Los muertos siempre justifican golpes de estado. Y aunque los muertos civiles se contaban por montones, la indignación se la llevaron las bajas militares. Muchos buenos hombres y mujeres, entre los más fieles a Yagura, cuidadosamente dispuestos por Fuguki, habían caído en esa bochornosa maniobra de contraataque. Ao, sin perder el tiempo, durante la madrugada del octavo día, ordenó el arresto de todos los altos mandos militares, acusándolos de traición mayor y genocidio no autorizado. Kushimaru, que se encontraba entre los más tranquilos, desplegó a los ENKO a que capturasen a los generales dispersos y autorizó su neutralización si en caso se resistían. Gracias al impecable manejo de la burocracia, los teléfonos malogrados y el jugueteo de las sugerencias, Ao había logrado ocultar la autoría de aquellas órdenes funestas, convenciendo a sus pares de darse el crédito prematuramente. La Aldea amaneció bajo un nuevo sitio. El Almirante ascendido entre morsas panzonas a Supremo Almirante, marchó del Cuartel Naval, al que había convertido en el Centro de Mando Golpista, reuniendo allí a todos los conspiradores que iban llegando con sus guardias especiales y sus sonrisas tan panchas estrechando las palmas tiernitas, hacia El Faro, el Castillo del Mizukage, para preparar el nombramiento de la Quinta Mizukage.

Pero la angurria (o el miedo) le pudieron. Ao, tan inflexible como era, por primera vez tuvo que admitir que había cometido un error al ordenar la disolución de los Siete Espadachines de la Niebla tan rápido, autorizando, mediante Decreto Secreto, que asesinaran a los Shinobigatana que se resistieran al arresto. El boletín matutino escandalizaba con su titular sangriento: Los Espadachines intentan Derrocar al Cuarto Mizukage. A las 10 de la mañana ya se estaban repartiendo volantes convenciendo de esta impactante narrativa, donde Ao se pintaba como el más digno defensor del régimen de Yagura y el saldo de muertos ya se registraba por miles, aunque en las playas no muriera más de un par de cientos.

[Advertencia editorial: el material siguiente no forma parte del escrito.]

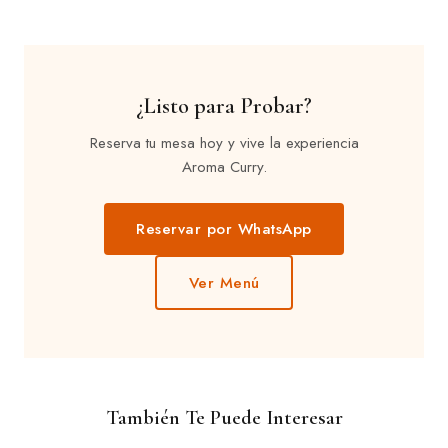
¿Listo para Probar?
Reserva tu mesa hoy y vive la experiencia
Aroma Curry.
Reservar por WhatsApp
Ver Menú
También Te Puede Interesar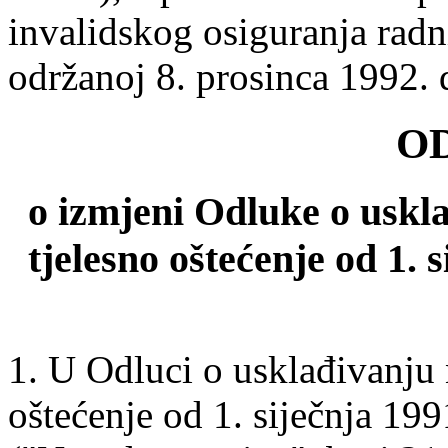
invalidskog osiguranja radn
održanoj 8. prosinca 1992. 
O
o izmjeni Odluke o uskl
tjelesno oštećenje od 1. 
1. U Odluci o usklađivanju
oštećenje od 1. siječnja 19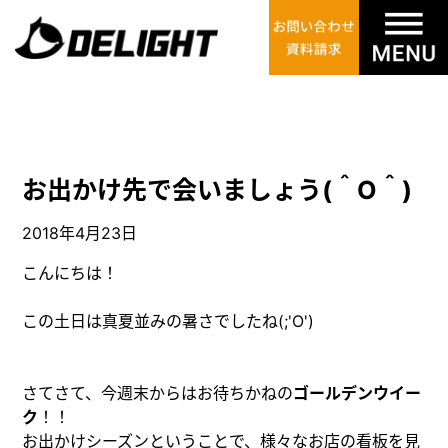
お出かけ先で会いましょう(＾O＾)
2018年4月23日
こんにちは！
この土日は真夏並みの暑さでしたね(;'O')
さてさて、今週末からはお待ちかねの
ゴールデンウイー
ク
！！
お出かけシーズンということで、様々なお店の看板を見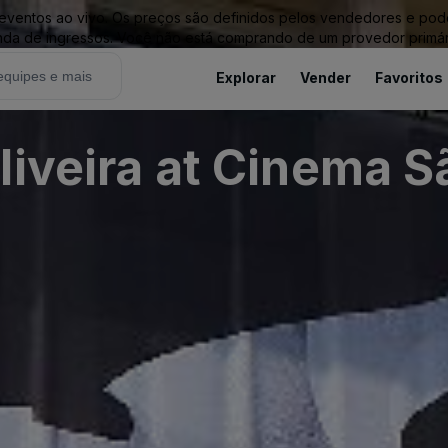
entos ao vivo. Os preços são definidos pelos vendedores e podem 
nda de ingressos. Você não está comprando de um provedor primár
Explorar
Vender
Favoritos
liveira at Cinema S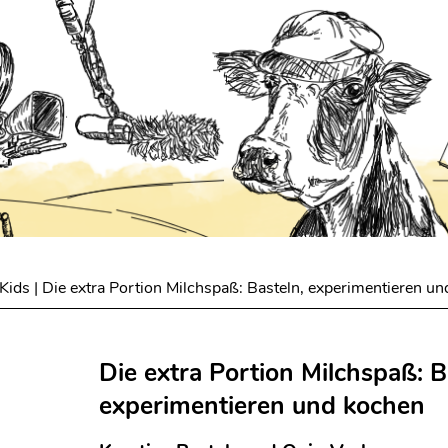
 Kids
| Die extra Portion Milchspaß: Basteln, experimentieren u
Die extra Portion Milchspaß: B
experimentieren und kochen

—¡Demonios, debemos ponernos a trabajar! —Grita el coordinador para desenfundar el sable y abrir una desentendida garganta—, ¿por qué Lord Mizukage hizo esto?

Así, en rápida sucesión, los Shinobigatana fueron emboscados por sus propios escuadrones de asalto. Mangetsu Hozuki fue el primero en desaparecer, al ser asediado por helénicos lanzallamas. Al buscar refugio en las olas, se encontró con el salitre regado y encendido que le bloqueaba el paso. Seguido cayó Ameyuri Ringo, atacada con Jutsus de Agua para convertirla en la más pequeña conductora eléctrica que más fuerte hubiese gritado jamás. Jinin Akebino, por su parte, fue apuñalado 17 veces mientras dormía. Jinpachi Munashi, no muy lejos de allí, intentó huir en su nave, pero esta se hallaba cargada con kilos y kilos de gelatina explosiva que reaccionó al contacto de una flecha en llamas. La explosión se elevó como un pilar ígneo en la negrura oceánica. Kushimaru Kuriarare, en tanto, fue separado de sus hombres y recluido en el Astillero Principal, resguardado por docenas de hombres fieles a Ao. No intentó nada ni dijo nada, y solo fue a sentarse al fondo del almacén de tablones. Así Ao no podía saber si el espadachín había entendido la situación y se resignaba, o actuaba respetando su irrompible personaje, sin tener idea de nada. Resolvió no arriesgarse: esa misma tarde lo ejecutarían. Los Diablos de la Niebla, tantos años relegados de los ENKO, se ofrecieron para cumplir la sentencia. Mientras tanto, seguirían preparando el Faro para la nueva Mizukage, retirando las cabezas clavadas en picas y desactivando las fuentes de sangre (que no era tal, solo agua entintada para dar una imagen más chocante) y abriendo los mejores vinos de los toneles subterráneos y ya se vivía un ambiente de genuina victoria entre golpistas del oleaje, traidores de la pesca y oportunistas de bote; sin embargo, una noticia llegó cuando alzaban sus copas con leche de tigra, una notica que les aguó por completo el festejo. Los Espadachines de la Niebla seguían vivitos y lengüeteando.